Children’s Cancer Institute’s Executive Director wins top award for Outstanding Cancer Research
August 23, 2014
Children’s Cancer Institute is thrilled to announce that our Executive Director, Professor Michelle Haber AM, has been awarded the Premier’s Award for Outstanding Cancer Researcher of the Year 2014, in recognition of her significant contribution to research into childhood cancer.
Announced at a gala dinner, held by the Cancer Institute NSW last night, the Outstanding Cancer Researcher of the Year award recognises the work of Michelle, which has led to major advances in the way childhood cancer is treated.

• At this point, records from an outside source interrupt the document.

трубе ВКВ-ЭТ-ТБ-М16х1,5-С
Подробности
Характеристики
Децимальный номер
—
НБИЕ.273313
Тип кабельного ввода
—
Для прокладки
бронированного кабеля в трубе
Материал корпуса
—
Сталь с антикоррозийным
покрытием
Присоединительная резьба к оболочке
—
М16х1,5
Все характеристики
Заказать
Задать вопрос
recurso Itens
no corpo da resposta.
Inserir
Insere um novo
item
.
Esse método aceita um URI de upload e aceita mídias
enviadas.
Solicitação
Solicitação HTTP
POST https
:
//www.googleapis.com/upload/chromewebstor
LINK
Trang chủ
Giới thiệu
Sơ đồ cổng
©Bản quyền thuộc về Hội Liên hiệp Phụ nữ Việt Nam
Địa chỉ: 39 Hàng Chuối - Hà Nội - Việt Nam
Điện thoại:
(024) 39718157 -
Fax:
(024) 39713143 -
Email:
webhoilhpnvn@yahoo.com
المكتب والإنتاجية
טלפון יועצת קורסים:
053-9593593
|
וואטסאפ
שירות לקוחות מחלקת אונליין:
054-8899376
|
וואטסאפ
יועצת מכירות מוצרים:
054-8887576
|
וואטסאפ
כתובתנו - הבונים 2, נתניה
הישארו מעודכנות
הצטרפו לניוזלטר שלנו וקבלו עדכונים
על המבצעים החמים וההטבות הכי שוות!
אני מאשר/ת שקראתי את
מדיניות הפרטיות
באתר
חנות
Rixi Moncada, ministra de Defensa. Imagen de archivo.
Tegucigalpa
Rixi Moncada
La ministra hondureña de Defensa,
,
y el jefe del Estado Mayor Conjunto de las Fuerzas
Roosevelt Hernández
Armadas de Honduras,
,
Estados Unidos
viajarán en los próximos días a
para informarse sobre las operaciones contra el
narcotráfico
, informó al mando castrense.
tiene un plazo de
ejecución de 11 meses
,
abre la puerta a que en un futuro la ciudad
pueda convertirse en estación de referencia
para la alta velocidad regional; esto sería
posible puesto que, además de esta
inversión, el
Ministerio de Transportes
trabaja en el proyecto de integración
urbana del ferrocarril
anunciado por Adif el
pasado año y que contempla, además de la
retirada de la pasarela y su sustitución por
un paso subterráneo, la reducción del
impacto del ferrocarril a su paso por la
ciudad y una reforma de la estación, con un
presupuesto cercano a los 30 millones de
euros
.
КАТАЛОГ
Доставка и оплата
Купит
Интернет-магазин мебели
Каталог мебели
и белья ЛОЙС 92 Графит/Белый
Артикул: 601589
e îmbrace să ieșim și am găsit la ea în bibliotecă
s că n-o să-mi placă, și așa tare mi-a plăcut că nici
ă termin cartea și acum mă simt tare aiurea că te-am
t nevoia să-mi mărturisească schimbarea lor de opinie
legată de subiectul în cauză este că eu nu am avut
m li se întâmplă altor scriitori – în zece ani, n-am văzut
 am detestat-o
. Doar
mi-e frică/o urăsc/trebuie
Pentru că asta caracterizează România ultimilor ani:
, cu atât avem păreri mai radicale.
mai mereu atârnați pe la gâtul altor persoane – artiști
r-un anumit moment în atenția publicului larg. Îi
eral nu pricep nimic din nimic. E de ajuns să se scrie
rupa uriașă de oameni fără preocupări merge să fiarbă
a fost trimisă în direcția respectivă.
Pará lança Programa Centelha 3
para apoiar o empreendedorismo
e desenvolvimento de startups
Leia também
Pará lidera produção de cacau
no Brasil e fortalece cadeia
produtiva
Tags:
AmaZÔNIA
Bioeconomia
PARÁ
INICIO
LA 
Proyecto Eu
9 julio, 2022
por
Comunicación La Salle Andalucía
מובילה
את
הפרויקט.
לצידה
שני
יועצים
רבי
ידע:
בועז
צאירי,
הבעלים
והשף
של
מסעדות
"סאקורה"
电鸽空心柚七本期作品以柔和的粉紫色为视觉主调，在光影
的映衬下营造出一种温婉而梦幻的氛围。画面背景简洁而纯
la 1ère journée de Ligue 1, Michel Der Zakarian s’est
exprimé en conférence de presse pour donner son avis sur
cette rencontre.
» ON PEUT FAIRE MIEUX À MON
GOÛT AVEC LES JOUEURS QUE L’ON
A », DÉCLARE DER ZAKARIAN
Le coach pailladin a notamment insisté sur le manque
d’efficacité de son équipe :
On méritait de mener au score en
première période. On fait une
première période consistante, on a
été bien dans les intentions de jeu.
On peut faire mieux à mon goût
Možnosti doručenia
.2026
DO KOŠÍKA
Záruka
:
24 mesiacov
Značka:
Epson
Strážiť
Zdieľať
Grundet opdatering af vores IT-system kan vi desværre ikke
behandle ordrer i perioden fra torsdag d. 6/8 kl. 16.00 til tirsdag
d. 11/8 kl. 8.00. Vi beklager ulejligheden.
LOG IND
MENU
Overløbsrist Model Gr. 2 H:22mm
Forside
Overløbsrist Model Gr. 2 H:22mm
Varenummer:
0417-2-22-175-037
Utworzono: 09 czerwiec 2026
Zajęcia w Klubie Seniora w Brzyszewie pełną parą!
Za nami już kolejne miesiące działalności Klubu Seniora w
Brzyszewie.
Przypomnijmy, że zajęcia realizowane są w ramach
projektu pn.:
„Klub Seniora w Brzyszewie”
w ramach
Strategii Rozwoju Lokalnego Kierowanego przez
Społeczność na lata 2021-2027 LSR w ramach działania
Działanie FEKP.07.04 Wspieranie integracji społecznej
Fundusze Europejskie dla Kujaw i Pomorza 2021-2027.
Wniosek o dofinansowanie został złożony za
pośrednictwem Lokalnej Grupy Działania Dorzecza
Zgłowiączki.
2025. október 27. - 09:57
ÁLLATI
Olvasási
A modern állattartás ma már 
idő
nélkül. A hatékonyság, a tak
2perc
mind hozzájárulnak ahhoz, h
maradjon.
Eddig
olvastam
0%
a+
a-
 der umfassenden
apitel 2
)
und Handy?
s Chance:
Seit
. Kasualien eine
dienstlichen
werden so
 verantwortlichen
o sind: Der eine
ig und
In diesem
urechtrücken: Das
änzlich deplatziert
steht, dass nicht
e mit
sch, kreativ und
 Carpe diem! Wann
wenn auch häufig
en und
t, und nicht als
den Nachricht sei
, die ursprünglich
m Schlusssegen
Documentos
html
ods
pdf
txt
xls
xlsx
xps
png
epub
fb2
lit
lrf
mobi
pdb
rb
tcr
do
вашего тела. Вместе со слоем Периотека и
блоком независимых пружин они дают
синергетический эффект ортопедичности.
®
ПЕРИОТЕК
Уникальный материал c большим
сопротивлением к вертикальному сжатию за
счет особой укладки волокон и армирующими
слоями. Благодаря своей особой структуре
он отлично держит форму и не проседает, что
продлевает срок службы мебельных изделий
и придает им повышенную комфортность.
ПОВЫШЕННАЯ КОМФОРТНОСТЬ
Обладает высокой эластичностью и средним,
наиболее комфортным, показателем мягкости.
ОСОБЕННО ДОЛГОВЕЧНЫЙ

“I am really thrilled to receive this award,” says Michelle. “This award is not just a testament to my own achievements, but to those of my long-term colleagues, Professors Glenn Marshall AM and Murray Norris, who have been with me on this journey of developing better treatments for children with cancer over the past 25 years; my research team at Children’s Cancer Institute; and our clinical and research collaborators nationally and internationally.”
Michelle is a UNSW Australia Medicine alumnus and is Executive Director of Children’s Cancer Institute located at the UNSW Lowy Cancer Research Centre.
Michelle was appointed as the first scientist in the new laboratories of Children’s Cancer Institute 30 years ago – and her focus on progressing discoveries into treatments for kids with cancer as quickly as possible has remained unchanged.
Michelle’s neuroblastoma research has led to major advances in basic cell and molecular biology, resulting in new clinical approaches and the development of potential new therapies, which are increasingly translating into international clinical trials. Her most recent work has broadened into common adult malignancies, where some of her key neuroblastoma findings appear to have important implications for the understanding and treatment of diseases such as ovarian cancer.
While identification and validation of molecular targets is a goal of many cancer researchers, she has taken her research to the next level by developing a robust drug discovery program, using high throughput screening of small molecule libraries, leading to the patenting of exciting new classes of lead compounds, which inhibit the action of identified molecular targets. These efforts have been greatly enhanced by the ACRF Drug Discovery Centre she has established, which enables cancer researchers, not only at Children’s Cancer Institute, but throughout Australia to access this technology.
Her research using molecular genetic techniques to improve diagnosis and treatment of children with cancer has also had a major impact on healthcare practice. Specifically, the molecular diagnostic tests she developed, together with Professors Norris and Marshall, to identify children with acute lymphoblastic leukaemia at the highest risk of relapse, has resulted in a doubling of the survival rates in these high-risk children, from 35% to 70%. The test is now used as the standard of care for all children in Australia with acute lymphoblastic leukaemia. These technologies are now being used to identify low-risk acute lymphoblastic leukaemia patients whose treatment intensity can be reduced, in order to minimise side effects and increase quality of life while maintaining high survival rates. The team of Haber, Norris and Marshall received the Premier’s Award for Excellence in Translational Cancer Research in 2012. The same year, their neuroblastoma research program was showcased by Australia’s National Health and Medical Research Council (NHMRC) as one of the 10 best medical research programs in the country.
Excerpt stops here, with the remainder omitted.